Email List Building Tactics

Case Studies on Building Email Lists

  • Buffer, the marketing software firm, shared its strategies to double email signups in 30 days. They added eight more ways to their existing tactic, to make it ridiculously easy to sign-up for the list. Options now include slideup form, blog homepage email capture, HelloBar, sidebar ad, postscript CTA, Twitter lead generation cards, Facebook newsletter signup, SlideShare, and Qzzr.
  • University of Alberta realized a 500% increase in subscribers simply by adding a chat window signup with Qualaroo. Even though their website page offered a newsletter preview, few visitors took the opportunity to actually sign-up. A pop-up chat window, however, noted their interest and provided a quick way to enter an email address.
  • Sol de Janeiro, a body care company, generated 25,000 new subscribers in under five months using a layered lead capture approach that began with an offer that triggered when a prospect appeared to be ending a website session.

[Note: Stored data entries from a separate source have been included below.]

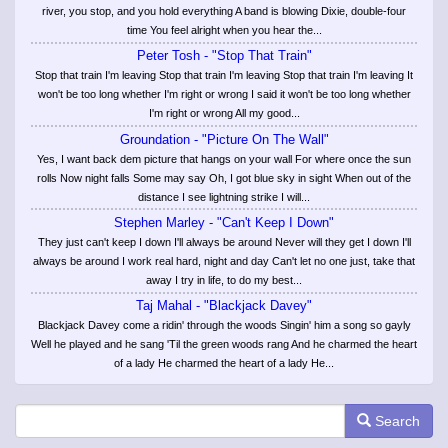
river, you stop, and you hold everything A band is blowing Dixie, double-four
time You feel alright when you hear the...
Peter Tosh - "Stop That Train"
Stop that train I'm leaving Stop that train I'm leaving Stop that train I'm leaving It
won't be too long whether I'm right or wrong I said it won't be too long whether
I'm right or wrong All my good...
Groundation - "Picture On The Wall"
Yes, I want back dem picture that hangs on your wall For where once the sun
rolls Now night falls Some may say Oh, I got blue sky in sight When out of the
distance I see lightning strike I will...
Stephen Marley - "Can't Keep I Down"
They just can't keep I down I'll always be around Never will they get I down I'll
always be around I work real hard, night and day Can't let no one just, take that
away I try in life, to do my best...
Taj Mahal - "Blackjack Davey"
Blackjack Davey come a ridin' through the woods Singin' him a song so gayly
Well he played and he sang 'Til the green woods rang And he charmed the heart
of a lady He charmed the heart of a lady He...
Search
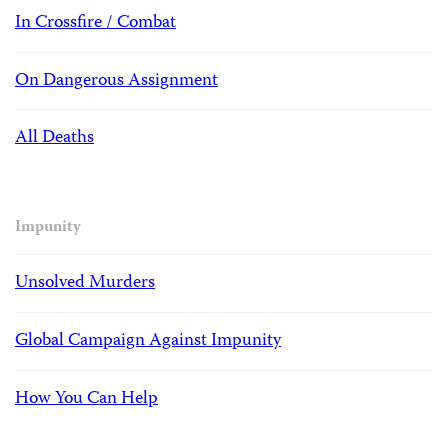
In Crossfire / Combat
On Dangerous Assignment
All Deaths
Impunity
Unsolved Murders
Global Campaign Against Impunity
How You Can Help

Automate Your Email Automation

Create specific emails to respond to certain situations, and set up your system to send them out automatically. You might have emails already created to:

  • Accompany the white paper or other information you are sending.
  • Follow-up on information that was sent
  • Welcome a new customer
  • Connect with someone you haven’t heard from lately
  • Send out to those with an abandoned cart
  • Celebrate milestone occasions

Use productivity tools like Constant Contact, Mailchimp or Cloud HQ to automatically schedule emails, update your database, respond to unsubscribe requests, and handle your automatic reply needs.

Start Building Your Email List Today

When you are building your email list, think about the emotions you want readers to feel. Try to put yourself in their position to see what would make you give someone your email address, and build from there.